Gold Mining Towns, Baker County, Oregon

Written in 1898

     The chief towns in Baker county all tributary to Baker City commercially, financially and socially, are Sumpter, Huntington, Bourne, Haines and Bridgeport. Sumpter and Huntington the most important and populous, have not unreasonable hopes of becoming of sufficient commercial and social importance to be soon classed among the quite noteworthy places In the great state of Oregon.
     Sumpter in the past year has doubles her population, now having 800 very wide awake inhabitants. The town is almost due west of Baker City, and daily passenger, freight and logging or lumbering trains run to and from the metropolis over the 30 miles of main track of the Sumpter Valley Railway. Within a radius of 15 miles of Sumpter, amid the great golden and timber-bearing mountains, there are numerous producing mines with many a 1000-pound stamp beating in thunderous tones upon rich quartz. Among some of these noteworthy mines are the Bonanza, yielding $300,000 or more annually; the Eureka and Excelsior, with about the same output; the Columbia and the North Pole, whose combined output yearly runs into the hundreds of thousands of dollars; the Don Juan, Red Boy and other future bonanzas.
     Sumpter has well-stocked stores, good schools and hotels, a 50x100 opera house, and efficient water and electric systems. This terminal city has a growing future and enjoys a wide trade extending into the mining, stock and lumbering sections. The people are of a whole-souled class, and justly proud of their rapidly upbullding little city, whose interests are published graphically to the world by the Sumpter News, a live weekly newspaper, having power presses and ably edited by J. Nat. Hudson.

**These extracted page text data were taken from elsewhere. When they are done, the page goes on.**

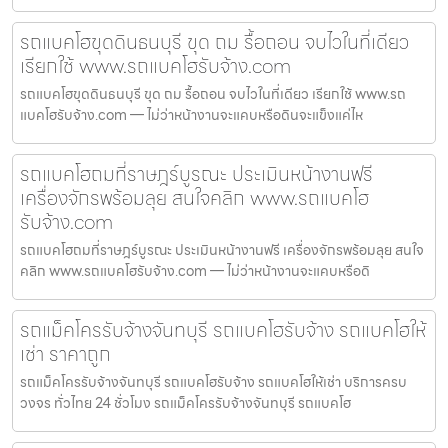
รถแบคโฮขุดดินธนบุรี ขุด ถม รื้อถอน จบไวในที่เดียว
เรียกใช้ www.รถแบคโฮรับจ้าง.com
รถแบคโฮขุดดินธนบุรี ขุด ถม รื้อถอน จบไวในที่เดียว เรียกใช้ www.รถ
แบคโฮรับจ้าง.com — ไม่ว่าหน้างานจะแคบหรือดินจะแข็งแค่ไห
รถแบคโฮถมที่ราษฎร์บูรณะ ประเมินหน้างานฟรี
เครื่องจักรพร้อมลุย สนใจคลิก www.รถแบคโฮ
รับจ้าง.com
รถแบคโฮถมที่ราษฎร์บูรณะ ประเมินหน้างานฟรี เครื่องจักรพร้อมลุย สนใจ
คลิก www.รถแบคโฮรับจ้าง.com — ไม่ว่าหน้างานจะแคบหรือดิ
รถแม็คโครรับจ้างจันทบุรี รถแบคโฮรับจ้าง รถแบคโฮให้
เช่า ราคาถูก
รถแม็คโครรับจ้างจันทบุรี รถแบคโฮรับจ้าง รถแบคโฮให้เช่า บริการครบ
วงจร ทั่วไทย 24 ชั่วโมง รถแม็คโครรับจ้างจันทบุรี รถแบคโฮ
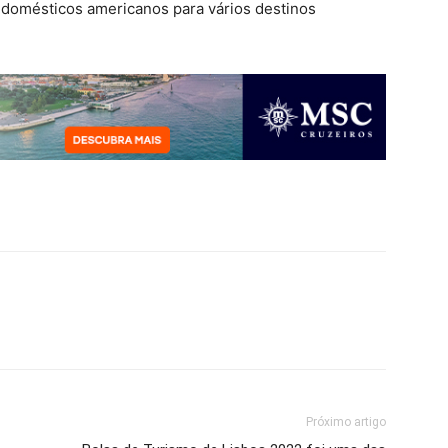
s domésticos americanos para vários destinos
Próximo artigo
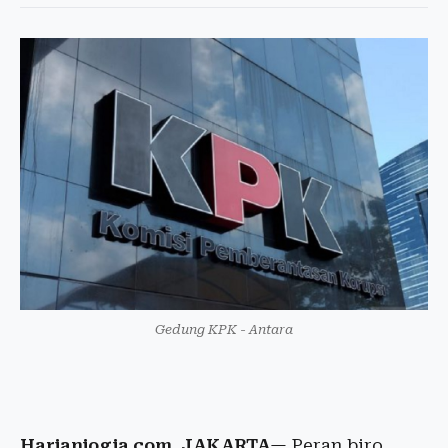
Gedung KPK - Antara
Harianjogja.com, JAKARTA
— Peran biro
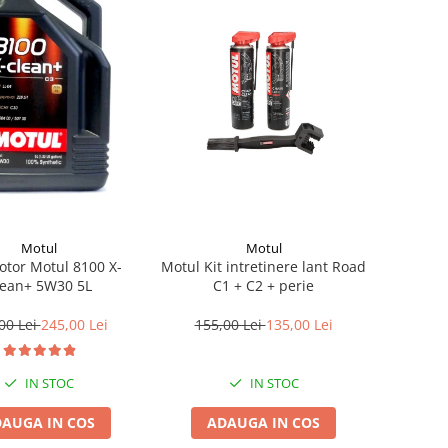
Motul
Motul
otor Motul 8100 X-
Motul Kit intretinere lant Road
lean+ 5W30 5L
C1 + C2 + perie
00 Lei
245,00 Lei
155,00 Lei
135,00 Lei
IN STOC
IN STOC
AUGA IN COS
ADAUGA IN COS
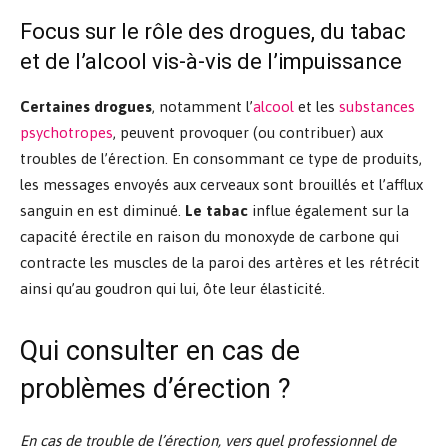
Focus sur le rôle des drogues, du tabac
et de l’alcool vis-à-vis de l’impuissance
Certaines
drogues
, notamment l’
alcool
et les
substances
psychotropes
, peuvent provoquer (ou contribuer) aux
troubles de l’érection. En consommant ce type de produits,
les messages envoyés aux cerveaux sont brouillés et l’afflux
sanguin en est diminué.
Le tabac
influe également sur la
capacité érectile en raison du monoxyde de carbone qui
contracte les muscles de la paroi des artères et les rétrécit
ainsi qu’au goudron qui lui, ôte leur élasticité.
Qui consulter en cas de
problèmes d’érection ?
En cas de trouble de l’érection, vers quel professionnel de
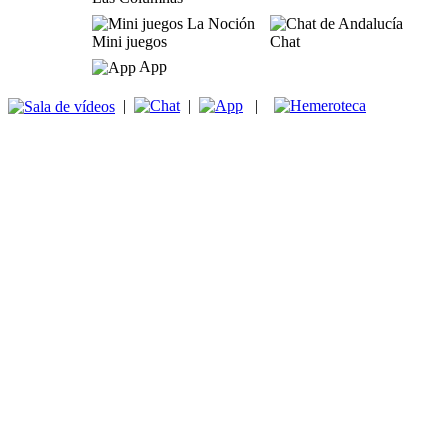
Mini juegos
Chat
App
|
|
|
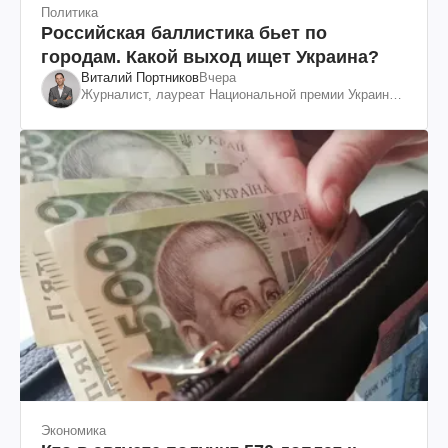
Политика
Российская баллистика бьет по
городам. Какой выход ищет Украина?
Виталий Портников
Вчера
Журналист, лауреат Национальной премии Украины
им. Шевченко
Экономика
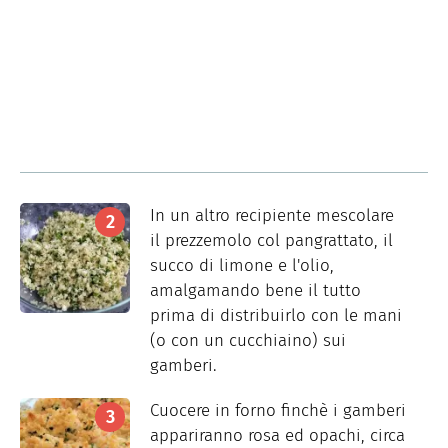
In un altro recipiente mescolare
il prezzemolo col pangrattato, il
succo di limone e l'olio,
amalgamando bene il tutto
prima di distribuirlo con le mani
(o con un cucchiaino) sui
gamberi.
Cuocere in forno finchè i gamberi
appariranno rosa ed opachi, circa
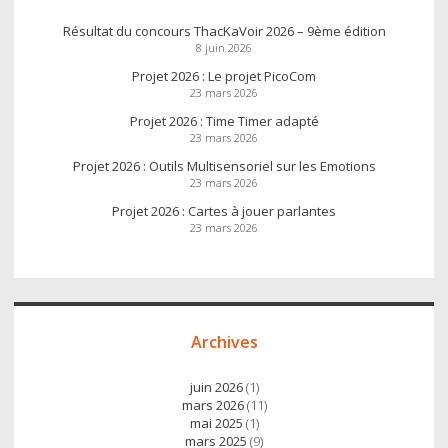
Résultat du concours ThacKaVoir 2026 – 9ème édition
8 juin 2026
Projet 2026 : Le projet PicoCom
23 mars 2026
Projet 2026 : Time Timer adapté
23 mars 2026
Projet 2026 : Outils Multisensoriel sur les Emotions
23 mars 2026
Projet 2026 : Cartes à jouer parlantes
23 mars 2026
Archives
juin 2026
(1)
mars 2026
(11)
mai 2025
(1)
mars 2025
(9)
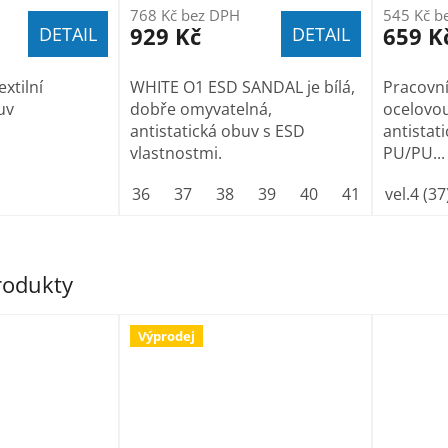
768 Kč bez DPH
545 Kč b
929 Kč
659 K
DETAIL
DETAIL
xtilní
WHITE O1 ESD SANDAL je bílá,
Pracovní
uv
dobře omyvatelná,
ocelovou
antistatická obuv s ESD
antistat
vlastnostmi.
PU/PU...
36
37
38
39
40
41
42
vel.4 (37
43
produkty
Výprodej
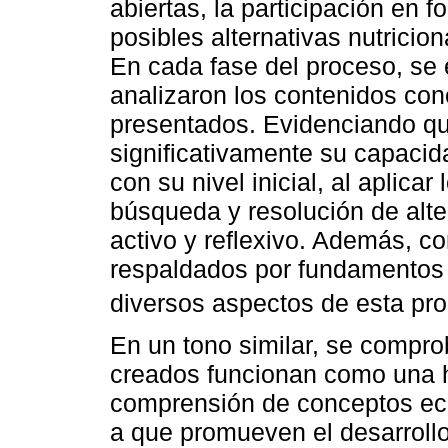
abiertas, la participación en f
posibles alternativas nutricio
En cada fase del proceso, se 
analizaron los contenidos co
presentados. Evidenciando qu
significativamente su capaci
con su nivel inicial, al aplica
búsqueda y resolución de alte
activo y reflexivo. Además, 
respaldados por fundamentos 
diversos aspectos de esta pro
En un tono similar, se comprob
creados funcionan como una he
comprensión de conceptos eco
a que promueven el desarroll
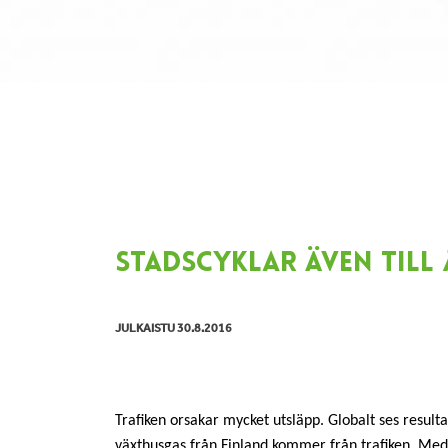
STADSCYKLAR ÄVEN TILL
JULKAISTU 30.8.2016
Trafiken orsakar mycket utsläpp. Globalt ses result
växthusgas från Finland kommer från trafiken. Med t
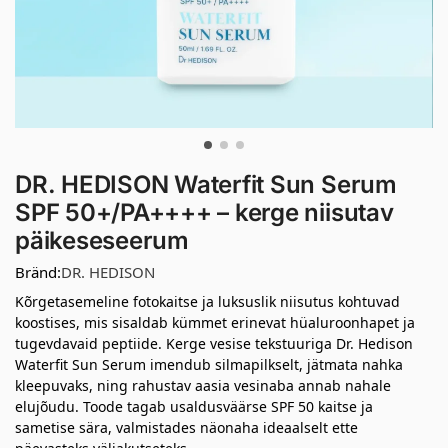
DR. HEDISON Waterfit Sun Serum
SPF 50+/PA++++ – kerge niisutav
päikeseseerum
Bränd:
DR. HEDISON
Kõrgetasemeline fotokaitse ja luksuslik niisutus kohtuvad
koostises, mis sisaldab kümmet erinevat hüaluroonhapet ja
tugevdavaid peptiide. Kerge vesise tekstuuriga Dr. Hedison
Waterfit Sun Serum imendub silmapilkselt, jätmata nahka
kleepuvaks, ning rahustav aasia vesinaba annab nahale
elujõudu. Toode tagab usaldusväärse SPF 50 kaitse ja
sametise sära, valmistades näonaha ideaalselt ette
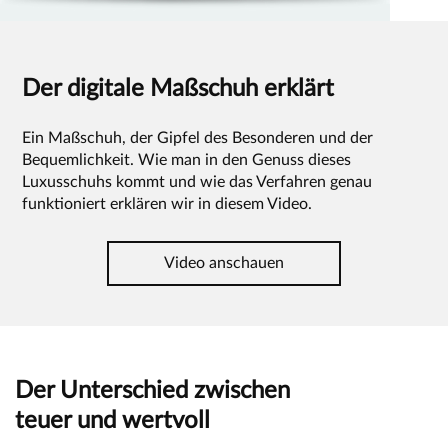
Der digitale Maßschuh erklärt
Ein Maßschuh, der Gipfel des Besonderen und der
Bequemlichkeit. Wie man in den Genuss dieses
Luxusschuhs kommt und wie das Verfahren genau
funktioniert erklären wir in diesem Video.
Video anschauen
Der Unterschied zwischen
teuer und wertvoll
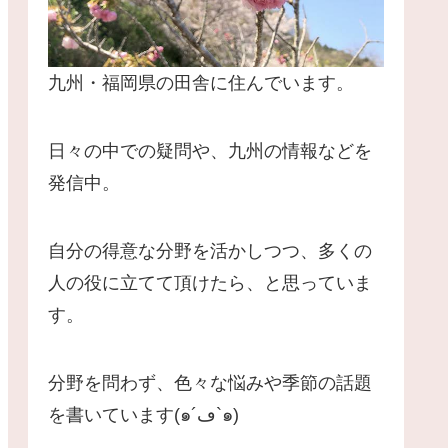
九州・福岡県の田舎に住んでいます。
日々の中での疑問や、九州の情報などを
発信中。
自分の得意な分野を活かしつつ、多くの
人の役に立てて頂けたら、と思っていま
す。
分野を問わず、色々な悩みや季節の話題
を書いています(๑´ڡ`๑)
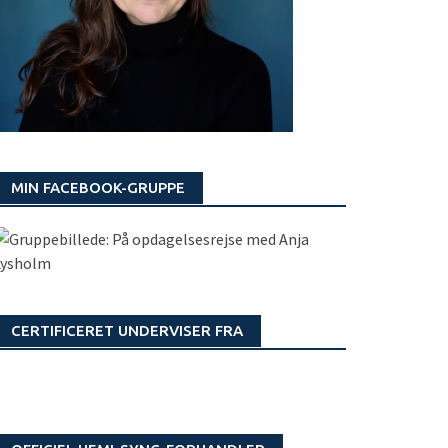
MIN FACEBOOK-GRUPPE
CERTIFICERET UNDERVISER FRA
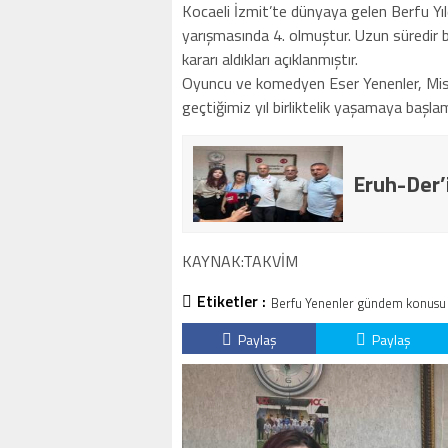
Kocaeli İzmit’te dünyaya gelen Berfu Yıl
yarışmasında 4. olmuştur. Uzun süredir bi
kararı aldıkları açıklanmıştır.
Oyuncu ve komedyen Eser Yenenler, Miss 
geçtiğimiz yıl birliktelik yaşamaya başlam
Eruh-Der’
KAYNAK:TAKVİM
Etiketler :
Berfu Yenenler gündem konusu
Paylaş
Paylaş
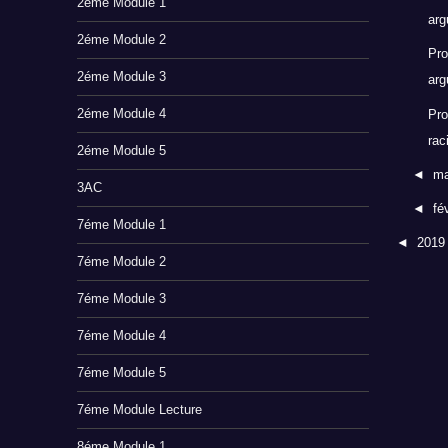
2éme Module 1
arg
2éme Module 2
Pro
2éme Module 3
arg
2éme Module 4
Pro
rac
2éme Module 5
◄
m
3AC
◄
fé
7éme Module 1
◄
201
7éme Module 2
7éme Module 3
7éme Module 4
7éme Module 5
7éme Module Lecture
8éme Module 1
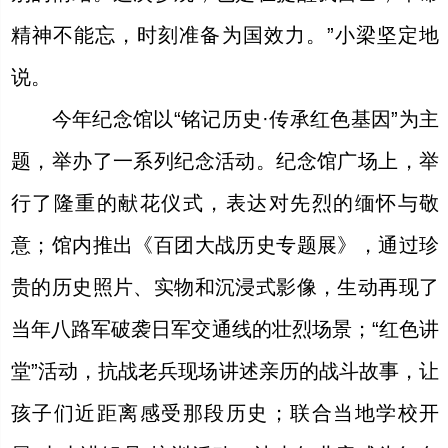
精神不能忘，时刻准备为国效力。”小梁坚定地
说。
今年纪念馆以“铭记历史·传承红色基因”为主
题，举办了一系列纪念活动。纪念馆广场上，举
行了隆重的献花仪式，表达对先烈的缅怀与敬
意；馆内推出《百团大战历史专题展》，通过珍
贵的历史照片、实物和沉浸式影像，生动再现了
当年八路军破袭日军交通线的壮烈场景；“红色讲
堂”活动，抗战老兵现场讲述亲历的战斗故事，让
孩子们近距离感受那段历史；联合当地学校开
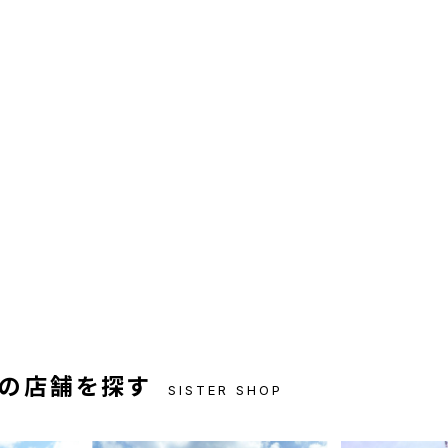
の店舗を探す
SISTER SHOP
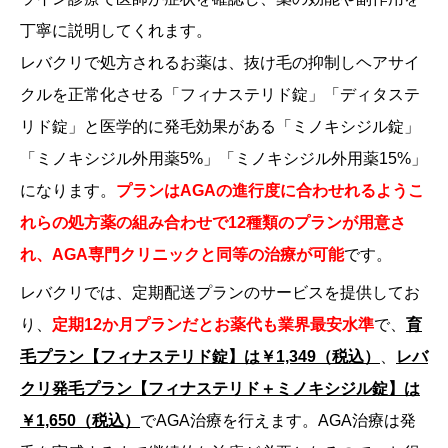
丁寧に説明してくれます。
レバクリで処方されるお薬は、抜け毛の抑制しヘアサイ
クルを正常化させる「フィナステリド錠」「ディタステ
リド錠」と医学的に発毛効果がある「ミノキシジル錠」
「ミノキシジル外用薬5%」「ミノキシジル外用薬15%」
になります。
プランはAGAの進行度に合わせれるようこ
れらの処方薬の組み合わせで12種類のプランが用意さ
れ、AGA専門クリニックと同等の治療が可能
です。
レバクリでは、定期配送プランのサービスを提供してお
り、
定期12か月プランだと
お薬代も業界最安水準
で、
育
毛プラン【フィナステリド錠】は￥1,349（税込）
、
レバ
クリ発毛プラン【フィナステリド＋ミノキシジル錠】は
￥1,650（税込）
でAGA治療を行えます。AGA治療は発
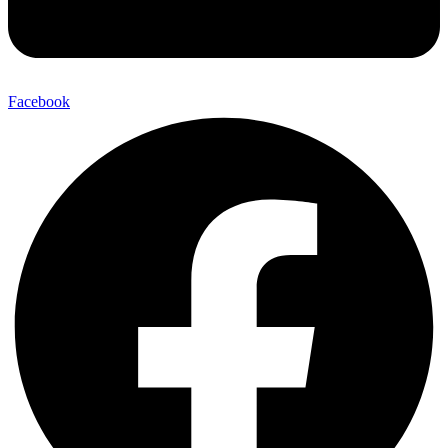
Facebook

     Huntington is a growing town of 750 inhabitants, good brick business structures, handsome churches, schools and residences. The town is 50 miles from Baker City, and is the terminus of the Oregon Hallway and Navigation Company's railway, and the Oregon Short Line Railway, being the gateway city to welcome to Oregon the travelers from Eastern states. Huntington has several excellent mercantile establishments, the largest being that of the Oregon Commercial Company, of which Major J. H. Aitkin is the brainy manager, and which does an immense wholesale and commission trade, receiving goods by the carload, and, recently, a full trainload of sixteen cars from Portland. Huntington is about sixty miles from the famous copper mines of the Seven Devils, in Idaho, and the steamer Mabel navigates the Snake river from the city to the landing 18 miles from the heart of as rich a copper-stocked region as there is on the globe. Huntington yearly ships thousands of head of cattle, sheep and horses which are brought to the city from as far distant as 200 to 300 miles. The Huntington Herald is an up-to-date weekly newspaper.
     Bourne is a mining town about 40 miles westward of Baker City, and near Sumpter, being in connection with the outside world by daily stages to Sumpter, and can chat with other points over a long distance telephone line, through Sumpter to Baker City and elsewhere. The town has a good hotel and two well-stocked stores.
     Haines Is on the O. R. & N. Railway, 9 miles north of Baker City, and has 200 inhabitants, good schools, churches and store. Being located in the center of a fine stock and farming country the town has a hopeful future.
     Bridgeport is a village on Burnt river about 25 miles due south of Baker City, and Is reached by daily stages. It is a trading point for one of the best stock-raising sections in the state.
     The placer mining In the golden sands of Snake river, a section which will prove a rich market for Baker county's farm products, is beginning to assume importance. Many dredger boats are built or projected, and actual mining has proven that for hundreds of miles the gravel bars of the river will yield from 50 cents to $10 per cubic yard in gold. Midas bar alone, scarcely over 100 miles southeast et Baker City, has been estimated by scientific and practical mining experts to contain, the vast amount of $45,000,000 in fine gold.